Выступающий отметил, что Тюрин в подлиннике читал Шекспира, Байрона, Блейка и других английских поэтов: «неудивительно, что он ощущал отдельность от своих сверстников и своего поколения, о чём он сказал в своём письме к Солженицыну при жизни классика» (выступающий при этом уточняет, что «не знает, было ли оно отправлено, возможно, и нет»). Погиб Илья Тюрин трагически: на двадцатом году жизни утонул в Москва-реке. После смерти и началась его «настоящая если не творческая жизнь, то жизнь в литературном процессе». Много сделала для популяризации его творчества поэт Марина Кудимова, признавшая, что стихи Тюрина выдержали проверку временем. 
В завершение выступления Борис прочитал стихотворение, написанное Тюриным за три года до его смерти, воспринимаемое как пророческое/эпитафическое и даже как визитная карточка поэта: «Я уеду из дома, / Не услышав от стен / Ни добра, ни худого: / Насовсем, насовсем// Там, за парой балконов, / Различимых к утру, / Тело станет законным. / Значит, я не умру…»

* * *
О Геннадии Шпаликове (1937 – 1974), который больше известен как сценарист, рассказала Елена Кукина. По её словам, у будущего автора песни «Я шагаю по Москве» военная карьера не состоялась («повредил ногу на учениях и был комиссован»), тем не менее он относился к военной службе ответственно: «песню “Яблони и вишни снегом замело” он сопровождает характерным посвящением солдату Булату Окуджаве и солдату Петру Тодоровскому …»

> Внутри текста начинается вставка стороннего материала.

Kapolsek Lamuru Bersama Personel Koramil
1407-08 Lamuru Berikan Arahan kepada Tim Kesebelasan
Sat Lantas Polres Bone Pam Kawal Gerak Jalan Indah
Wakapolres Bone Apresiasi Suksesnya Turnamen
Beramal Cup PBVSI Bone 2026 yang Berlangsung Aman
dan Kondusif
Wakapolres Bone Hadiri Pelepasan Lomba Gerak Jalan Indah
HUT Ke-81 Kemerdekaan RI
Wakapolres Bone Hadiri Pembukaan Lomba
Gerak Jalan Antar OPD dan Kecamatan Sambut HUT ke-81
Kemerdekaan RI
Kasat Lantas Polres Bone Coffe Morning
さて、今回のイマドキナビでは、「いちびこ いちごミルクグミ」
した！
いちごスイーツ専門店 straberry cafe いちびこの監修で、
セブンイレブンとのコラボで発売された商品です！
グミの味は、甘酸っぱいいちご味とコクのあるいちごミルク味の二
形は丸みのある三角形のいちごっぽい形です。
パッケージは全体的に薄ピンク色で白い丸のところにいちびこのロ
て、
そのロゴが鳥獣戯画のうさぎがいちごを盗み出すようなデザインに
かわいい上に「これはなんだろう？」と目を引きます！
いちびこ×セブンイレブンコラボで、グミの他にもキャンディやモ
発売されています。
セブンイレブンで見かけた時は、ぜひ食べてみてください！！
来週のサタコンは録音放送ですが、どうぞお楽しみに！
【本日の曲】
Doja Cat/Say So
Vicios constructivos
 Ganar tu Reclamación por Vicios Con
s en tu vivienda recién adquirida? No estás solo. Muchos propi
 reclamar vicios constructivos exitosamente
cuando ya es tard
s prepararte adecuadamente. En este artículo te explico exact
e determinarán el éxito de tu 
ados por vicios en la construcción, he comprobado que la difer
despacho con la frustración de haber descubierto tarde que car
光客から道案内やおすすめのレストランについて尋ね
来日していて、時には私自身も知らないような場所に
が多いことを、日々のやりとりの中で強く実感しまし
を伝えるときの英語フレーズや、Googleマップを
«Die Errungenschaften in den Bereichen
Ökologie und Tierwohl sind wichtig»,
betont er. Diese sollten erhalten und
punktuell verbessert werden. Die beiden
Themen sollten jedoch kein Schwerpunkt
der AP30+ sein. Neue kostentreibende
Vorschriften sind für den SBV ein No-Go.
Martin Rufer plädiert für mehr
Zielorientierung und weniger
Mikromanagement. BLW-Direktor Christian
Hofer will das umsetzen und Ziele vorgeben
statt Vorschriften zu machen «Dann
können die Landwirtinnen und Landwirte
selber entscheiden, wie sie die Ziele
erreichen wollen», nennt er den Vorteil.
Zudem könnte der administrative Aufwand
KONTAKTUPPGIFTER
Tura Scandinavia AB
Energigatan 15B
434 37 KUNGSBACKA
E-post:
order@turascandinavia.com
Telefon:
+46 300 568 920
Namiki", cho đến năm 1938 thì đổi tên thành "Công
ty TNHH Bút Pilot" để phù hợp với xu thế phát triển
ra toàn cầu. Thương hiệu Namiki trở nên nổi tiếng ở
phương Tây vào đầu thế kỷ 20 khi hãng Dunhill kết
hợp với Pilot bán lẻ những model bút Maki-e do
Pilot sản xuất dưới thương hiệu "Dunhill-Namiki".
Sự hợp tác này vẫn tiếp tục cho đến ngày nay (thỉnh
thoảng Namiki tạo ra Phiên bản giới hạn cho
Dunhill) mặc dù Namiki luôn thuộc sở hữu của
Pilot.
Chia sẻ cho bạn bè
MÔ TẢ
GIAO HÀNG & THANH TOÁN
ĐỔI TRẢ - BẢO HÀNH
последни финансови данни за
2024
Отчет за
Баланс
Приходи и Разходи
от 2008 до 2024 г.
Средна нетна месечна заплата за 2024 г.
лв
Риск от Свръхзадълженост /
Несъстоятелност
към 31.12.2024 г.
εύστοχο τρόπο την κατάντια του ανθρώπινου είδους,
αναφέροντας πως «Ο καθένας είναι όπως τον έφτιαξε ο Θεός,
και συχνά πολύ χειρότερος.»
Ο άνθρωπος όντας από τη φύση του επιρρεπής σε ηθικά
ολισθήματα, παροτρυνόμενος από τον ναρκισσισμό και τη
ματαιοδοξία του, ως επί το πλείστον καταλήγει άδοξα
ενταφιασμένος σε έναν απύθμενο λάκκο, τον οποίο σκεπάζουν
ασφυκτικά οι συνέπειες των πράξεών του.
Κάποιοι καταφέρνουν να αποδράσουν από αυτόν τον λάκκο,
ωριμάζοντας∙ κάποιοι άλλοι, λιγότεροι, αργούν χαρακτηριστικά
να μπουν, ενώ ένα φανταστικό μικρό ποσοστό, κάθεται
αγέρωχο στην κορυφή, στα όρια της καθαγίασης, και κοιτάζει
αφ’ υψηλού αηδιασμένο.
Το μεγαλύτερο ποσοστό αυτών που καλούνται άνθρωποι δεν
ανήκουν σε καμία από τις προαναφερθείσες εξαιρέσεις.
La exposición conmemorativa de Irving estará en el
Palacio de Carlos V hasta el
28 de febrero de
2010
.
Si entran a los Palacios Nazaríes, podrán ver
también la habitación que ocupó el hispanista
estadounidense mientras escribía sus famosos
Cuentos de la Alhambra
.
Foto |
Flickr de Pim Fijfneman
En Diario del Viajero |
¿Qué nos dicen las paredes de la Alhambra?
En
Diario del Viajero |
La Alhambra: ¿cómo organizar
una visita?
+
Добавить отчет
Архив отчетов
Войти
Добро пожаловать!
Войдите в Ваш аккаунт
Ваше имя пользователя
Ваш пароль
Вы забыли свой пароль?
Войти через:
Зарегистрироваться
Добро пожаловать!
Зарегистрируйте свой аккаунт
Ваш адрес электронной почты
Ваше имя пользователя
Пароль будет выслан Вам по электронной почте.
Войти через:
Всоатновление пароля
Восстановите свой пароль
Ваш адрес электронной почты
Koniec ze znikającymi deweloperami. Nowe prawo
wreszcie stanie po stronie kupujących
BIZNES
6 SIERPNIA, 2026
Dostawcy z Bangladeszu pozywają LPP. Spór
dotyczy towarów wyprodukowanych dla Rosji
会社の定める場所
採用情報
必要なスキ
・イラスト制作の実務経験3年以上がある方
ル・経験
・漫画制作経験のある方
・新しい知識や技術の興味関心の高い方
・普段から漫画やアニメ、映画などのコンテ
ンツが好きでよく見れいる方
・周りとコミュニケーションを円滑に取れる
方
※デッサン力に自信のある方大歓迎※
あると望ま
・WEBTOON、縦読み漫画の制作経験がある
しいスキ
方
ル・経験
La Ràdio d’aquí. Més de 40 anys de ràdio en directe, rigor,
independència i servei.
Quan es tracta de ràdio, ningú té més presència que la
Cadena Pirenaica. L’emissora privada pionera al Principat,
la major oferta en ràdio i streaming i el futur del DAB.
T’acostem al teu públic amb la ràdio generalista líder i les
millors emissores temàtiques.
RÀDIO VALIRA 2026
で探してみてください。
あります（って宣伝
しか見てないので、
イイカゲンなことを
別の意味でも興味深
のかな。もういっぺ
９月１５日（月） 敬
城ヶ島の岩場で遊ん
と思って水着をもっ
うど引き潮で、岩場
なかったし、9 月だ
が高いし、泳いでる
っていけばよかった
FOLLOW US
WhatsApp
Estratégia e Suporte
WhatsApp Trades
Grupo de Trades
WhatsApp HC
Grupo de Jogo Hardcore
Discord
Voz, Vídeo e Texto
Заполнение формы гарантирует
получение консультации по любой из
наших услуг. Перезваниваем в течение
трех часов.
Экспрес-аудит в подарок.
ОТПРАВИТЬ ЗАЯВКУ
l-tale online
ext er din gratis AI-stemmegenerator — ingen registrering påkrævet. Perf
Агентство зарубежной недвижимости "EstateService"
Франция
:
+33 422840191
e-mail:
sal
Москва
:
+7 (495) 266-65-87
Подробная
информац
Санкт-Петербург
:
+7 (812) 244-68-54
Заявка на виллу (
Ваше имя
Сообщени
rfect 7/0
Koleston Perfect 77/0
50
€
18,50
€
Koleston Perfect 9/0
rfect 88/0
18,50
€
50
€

Следом в аудиозаписи прозвучала песня в оригинальном исполнении, известная больше в исполнении Высоцкого: «Ах, утону я в Западной Двине / Или погибну как-нибудь иначе, — / Страна не пожалеет обо мне, / Но обо мне товарищи заплачут…». Эту песню, по словам Елены, исполнял и Александр Абдулов под финальные титры фильма «Гений». Однако исполнение Абдулова, на вкус выступающей, неудачное, «поскольку он взял только её сентиментальную сторону, и совершенно исключил иронически-парадоксальную».
Как считает Елена, песни Шпаликова «написаны как будто для дружеского круга под гитару у костерка, поэтому их широко подхватили барды: “У лошади была грудная жаба” известна в исполнении Галича, хотя он её немного переписал; а песню “Я вижу вас, я помню вас”, по свидетельствам современников, исполнял Андрей Тарковский под гитару и фортепиано». Напомнила выступающая и о супругах Никитиных, которые также стали популяризаторами песен Шпаликова.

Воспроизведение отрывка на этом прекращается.